• [TASK INSTRUCTIONS]:
Search the data below for "бежевый"; list each line that holds it.

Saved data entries
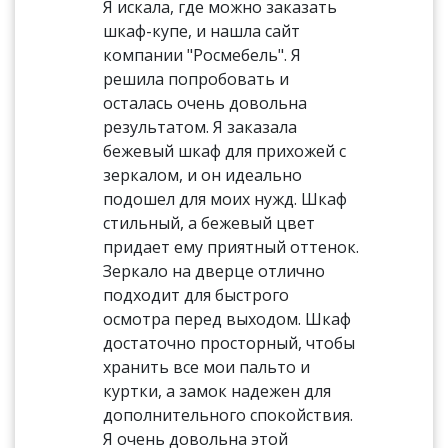
Я искала, где можно заказать
шкаф-купе, и нашла сайт
компании "Росмебель". Я
решила попробовать и
осталась очень довольна
результатом. Я заказала
бежевый шкаф для прихожей с
зеркалом, и он идеально
подошел для моих нужд. Шкаф
стильный, а бежевый цвет
придает ему приятный оттенок.
Зеркало на дверце отлично
подходит для быстрого
осмотра перед выходом. Шкаф
достаточно просторный, чтобы
хранить все мои пальто и
куртки, а замок надежен для
дополнительного спокойствия.
Я очень довольна этой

• [TASK RESULT]:
бежевый шкаф для прихожей с
стильный, а бежевый цвет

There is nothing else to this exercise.